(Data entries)
++++++

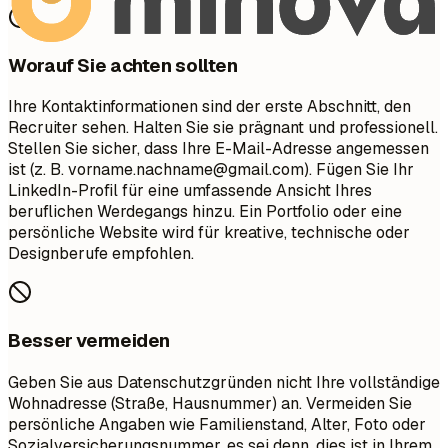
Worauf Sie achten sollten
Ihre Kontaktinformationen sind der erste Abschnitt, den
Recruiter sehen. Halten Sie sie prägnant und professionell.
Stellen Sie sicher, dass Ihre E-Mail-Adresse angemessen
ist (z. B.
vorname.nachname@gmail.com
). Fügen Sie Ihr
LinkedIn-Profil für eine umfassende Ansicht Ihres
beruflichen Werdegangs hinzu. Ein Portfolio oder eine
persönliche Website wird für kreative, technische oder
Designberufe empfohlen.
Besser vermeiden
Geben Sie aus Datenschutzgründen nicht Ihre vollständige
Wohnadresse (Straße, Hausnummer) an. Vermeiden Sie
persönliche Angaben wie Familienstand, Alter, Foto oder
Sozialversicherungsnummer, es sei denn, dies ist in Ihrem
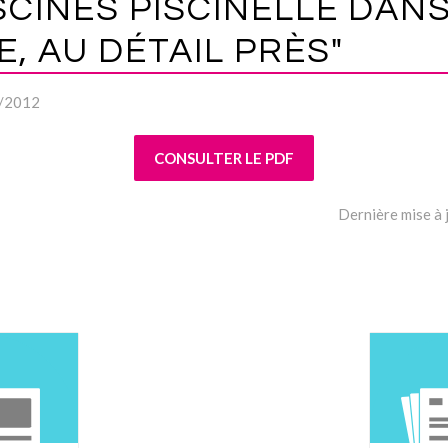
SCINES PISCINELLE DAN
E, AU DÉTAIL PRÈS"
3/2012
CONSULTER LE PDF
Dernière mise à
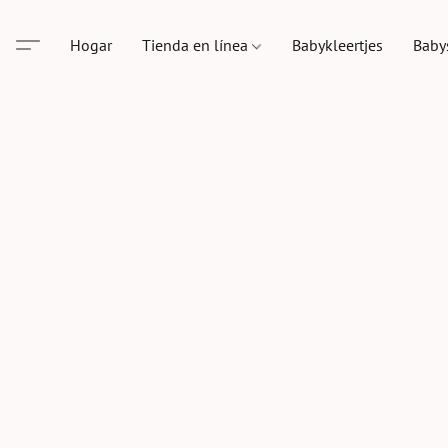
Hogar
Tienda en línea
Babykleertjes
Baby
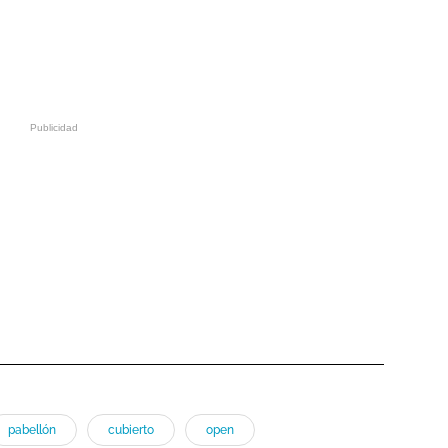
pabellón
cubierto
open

++++++

- _THE TASK_
All the records above need to be given again word for word. Skip the pictures.

- _WRITTEN RESPONSE_
Worauf Sie achten sollten
Ihre Kontaktinformationen sind der erste Abschnitt, den
Recruiter sehen. Halten Sie sie prägnant und professionell.
Stellen Sie sicher, dass Ihre E-Mail-Adresse angemessen
ist (z. B.
vorname.nachname@gmail.com
). Fügen Sie Ihr
LinkedIn-Profil für eine umfassende Ansicht Ihres
beruflichen Werdegangs hinzu. Ein Portfolio oder eine
persönliche Website wird für kreative, technische oder
Designberufe empfohlen.
Besser vermeiden
Geben Sie aus Datenschutzgründen nicht Ihre vollständige
Wohnadresse (Straße, Hausnummer) an. Vermeiden Sie
persönliche Angaben wie Familienstand, Alter, Foto oder
Sozialversicherungsnummer, es sei denn, dies ist in Ihrem
SCINES PISCINELLE DAN
E, AU DÉTAIL PRÈS"
3/2012
CONSULTER LE PDF
Dernière mise à
Hogar
Tienda en línea
Babykleertjes
Baby
pabellón
cubierto
open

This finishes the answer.